Decision trees are a fundamental machine learning technique that every data scientist should know. Luckily, the construction and implementation of decision trees in SAS is straightforward and easy to produce.
There are simply three sections to review for the development of decision trees:
- Tree development
- Model evaluation
The data that we will use for this example is found in the fantastic UCI Machine Learning Repository. The data set is titled “Bank Marketing Dataset,” and it can be found at: http://archive.ics.uci.edu/ml/datasets/Bank+Marketing#
This data set represents a direct marketing campaign (phone calls) conducted by a Portuguese banking institution. The goal of the direct marketing campaign was to have customers subscribe to a term deposit product. The data set consists of 15 independent variables that represent customer attributes (age, job, marital status, education, etc.) and marketing campaign attributes (month, day of week, number of marketing campaigns, etc.).

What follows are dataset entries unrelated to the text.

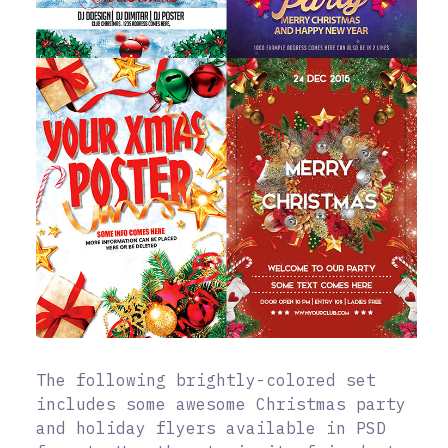
The following brightly-colored set
includes some awesome Christmas party
and holiday flyers available in PSD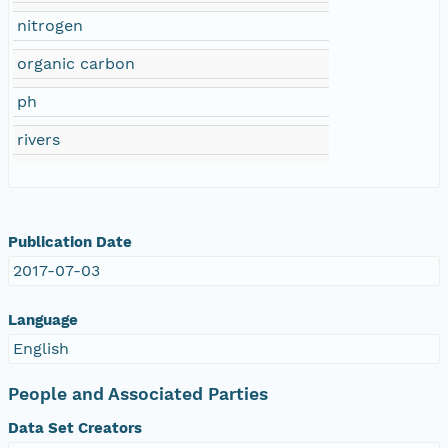
nitrogen
organic carbon
ph
rivers
Publication Date
2017-07-03
Language
English
People and Associated Parties
Data Set Creators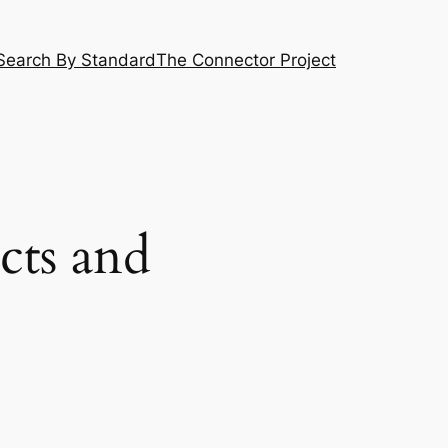
Search By Standard
The Connector Project
cts and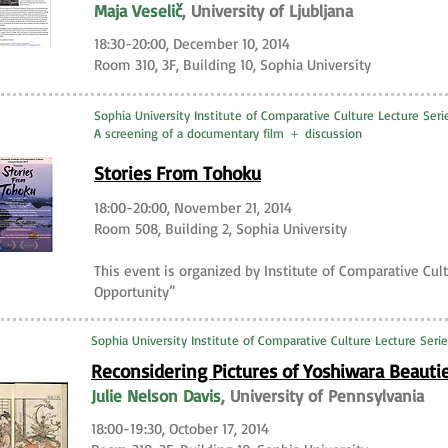
Maja Veselič
, University of Ljubljana
18:30-20:00, December 10, 2014
Room 310, 3F, Building 10, Sophia University
Sophia University Institute of Comparative Culture Lecture Seri
A screening of a documentary film ＋ discussion
Stories From Tohoku
18:00-20:00, November 21, 2014
Room 508, Building 2, Sophia University
This event is organized by Institute of Comparative Cult
Opportunity”
Sophia University Institute of Comparative Culture Lecture Ser
Reconsidering Pictures of Yoshiwara Beauti
Julie Nelson Davis
, University of Pennsylvania
18:00-19:30, October 17, 2014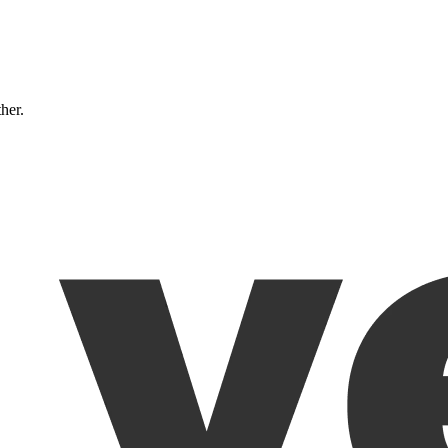
ther.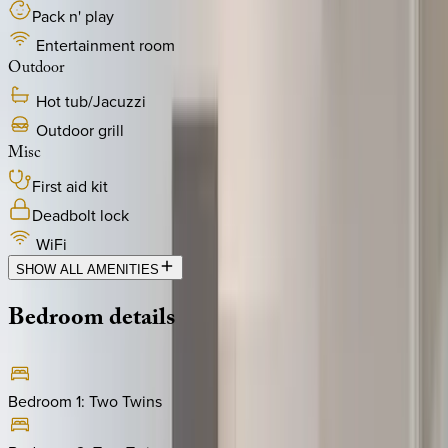
Pack n' play
Entertainment room
Outdoor
Hot tub/Jacuzzi
Outdoor grill
Misc
First aid kit
Deadbolt lock
WiFi
SHOW ALL AMENITIES
Bedroom
details
Bedroom 1
:
Two Twins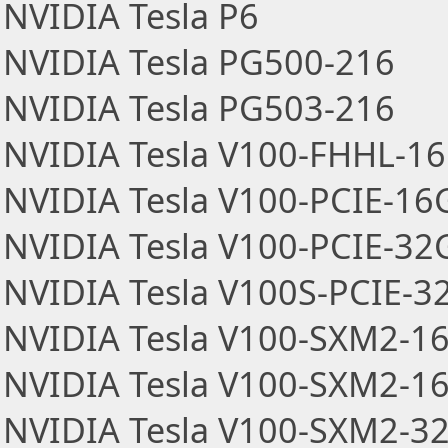
NVIDIA Tesla P6
NVIDIA Tesla PG500-216
NVIDIA Tesla PG503-216
NVIDIA Tesla V100-FHHL-1
NVIDIA Tesla V100-PCIE-16
NVIDIA Tesla V100-PCIE-32
NVIDIA Tesla V100S-PCIE-3
NVIDIA Tesla V100-SXM2-1
NVIDIA Tesla V100-SXM2-1
NVIDIA Tesla V100-SXM2-3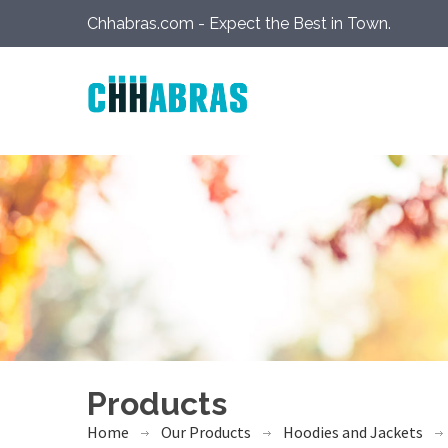
Chhabras.com - Expect the Best in Town.
Products
Home
Our Products
Hoodies and Jackets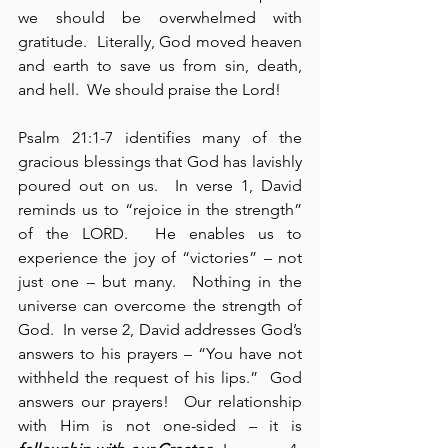
we should be overwhelmed with 
gratitude.  Literally, God moved heaven 
and earth to save us from sin, death, 
and hell.  We should praise the Lord!
Psalm 21:1-7 identifies many of the 
gracious blessings that God has lavishly 
poured out on us.  In verse 1, David 
reminds us to “rejoice in the strength” 
of the LORD.  He enables us to 
experience the joy of “victories” – not 
just one – but many.  Nothing in the 
universe can overcome the strength of 
God.  In verse 2, David addresses God’s 
answers to his prayers – “You have not 
withheld the request of his lips.”  God 
answers our prayers!  Our relationship 
with Him is not one-sided – it is 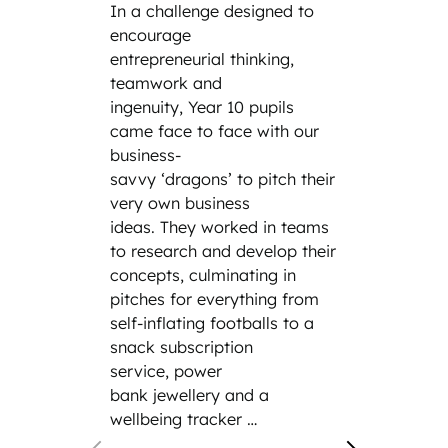
In a challenge designed to
the cl
encourage
the wo
entrepreneurial thinking,
the da
teamwork and
parent
ingenuity, Year 10 pupils
family
came face to face with our
incredi
business-
includ
savvy ‘dragons’ to pitch their
engine
very own business
cybers
ideas. They worked in teams
law fi
to research and develop their
Siemen
concepts, culminating in
and th
pitches for everything from
hand e
self-inflating footballs to a
modern
snack subscription
service, power
bank jewellery and a
wellbeing tracker …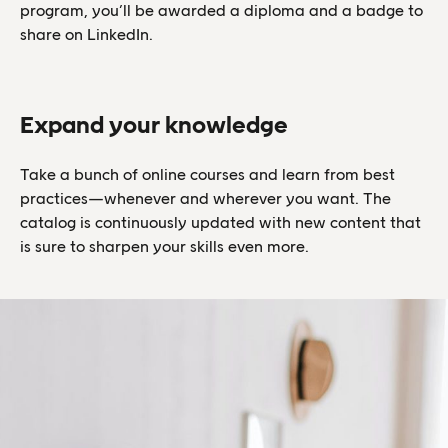
program, you’ll be awarded a diploma and a badge to
share on LinkedIn.
Expand your knowledge
Take a bunch of online courses and learn from best
practices—whenever and wherever you want. The
catalog is continuously updated with new content that
is sure to sharpen your skills even more.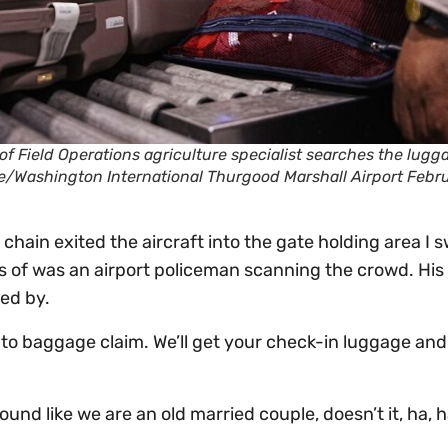
of Field Operations agriculture specialist searches the lugg
more/Washington International Thurgood Marshall Airport Febr
 chain exited the aircraft into the gate holding area I 
us of was an airport policeman scanning the crowd. His
ed by.
 to baggage claim. We’ll get your check-in luggage and 
ound like we are an old married couple, doesn’t it, ha, 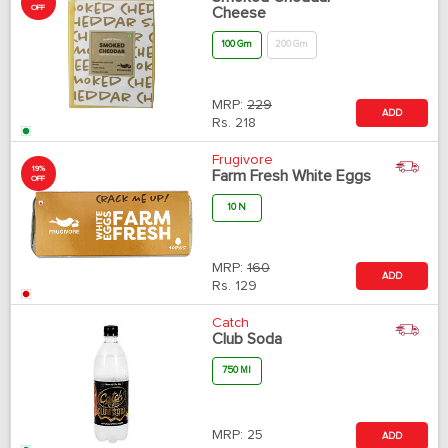
OFF
Cheese
100 Gm
200 Gm
MRP:
229
ADD
Rs.
218
Frugivore
19%
Farm Fresh White Eggs
OFF
10 N
MRP:
160
ADD
Rs.
129
Catch
Club Soda
750 Ml
MRP:
25
ADD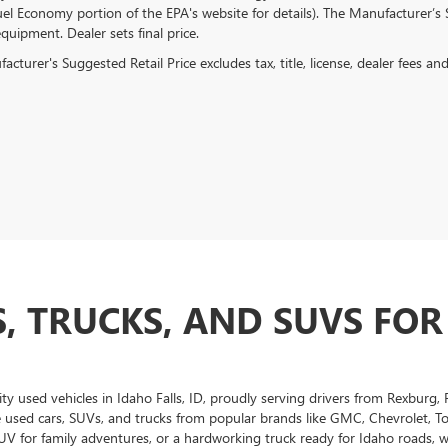
el Economy portion of the EPA's website for details). The Manufacturer’s Su
quipment. Dealer sets final price.
cturer's Suggested Retail Price excludes tax, title, license, dealer fees an
, TRUCKS, AND SUVS FOR
ity used vehicles in Idaho Falls, ID, proudly serving drivers from Rexburg
e used cars, SUVs, and trucks from popular brands like GMC, Chevrolet, T
UV for family adventures, or a hardworking truck ready for Idaho roads, we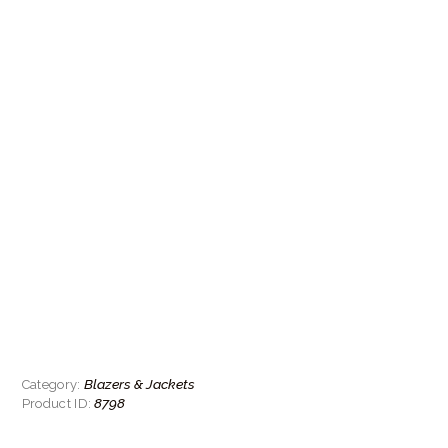
Blazers & Jackets
Category:
8798
Product ID: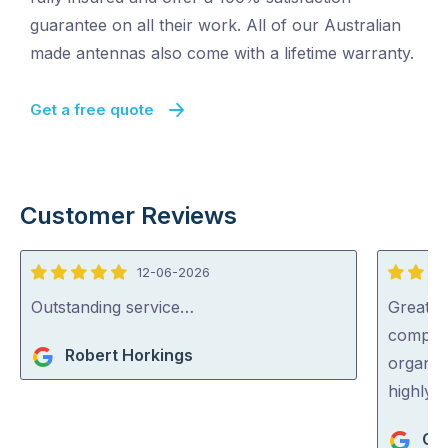
guarantee on all their work. All of our Australian
made antennas also come with a lifetime warranty.
Get a free quote
Customer Reviews
12-06-2026
5
5
out
out
Outstanding service…
Great s
of
of
complic
Robert Horkings
5
5
organise
highly
Cat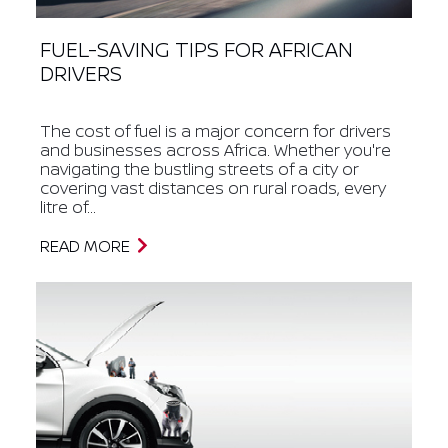
FUEL-SAVING TIPS FOR AFRICAN
DRIVERS
The cost of fuel is a major concern for drivers
and businesses across Africa. Whether you're
navigating the bustling streets of a city or
covering vast distances on rural roads, every
litre of...
READ MORE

The target variable in the data set is represented as “y.” This variable is a binary indicator of whether the phone solicitation resulted in a sale of a term deposit product (“yes”) or did not result in a sale (“no”). For our purposes, we will recode this variable and label it as “TARGET,” and the binary outcomes will be 1 for “yes” and 0 for “no.”
The data set is randomly split into two data sets at a 70/30 ratio. The larger data set will be labeled “bank_train” and the smaller data set will be labeled “bank_test”. The decision tree will be developed on the bank_train data set. Once the decision tree has been developed, we will apply the model to the holdout bank_test data set.
The code below specifies how to build a decision tree in SAS. The data set mydata.bank_train is used to develop the decision tree. The output code file will enable us to apply the model to our unseen bank_test data set.
ODS GRAPHICS ON; PROC HPSPLIT DATA=mydata.bank_train; CLASS TARGET _CHARACTER_; MODEL TARGET(EVENT='1') = _NUMERIC_ _CHARACTER_; PRUNE costcomplexity; PARTITION FRACTION(VALIDATE=0.3 SEED=42); CODE FILE='/mypath/bank_tree.sas'; OUTPUT OUT = SCORED; run;
The output of the decision tree algorithm is a new column labeled “P_TARGET1”. This column shows the probability of a positive outcome for each observation. The output also contains the standard tree diagram that demonstrates the model split points.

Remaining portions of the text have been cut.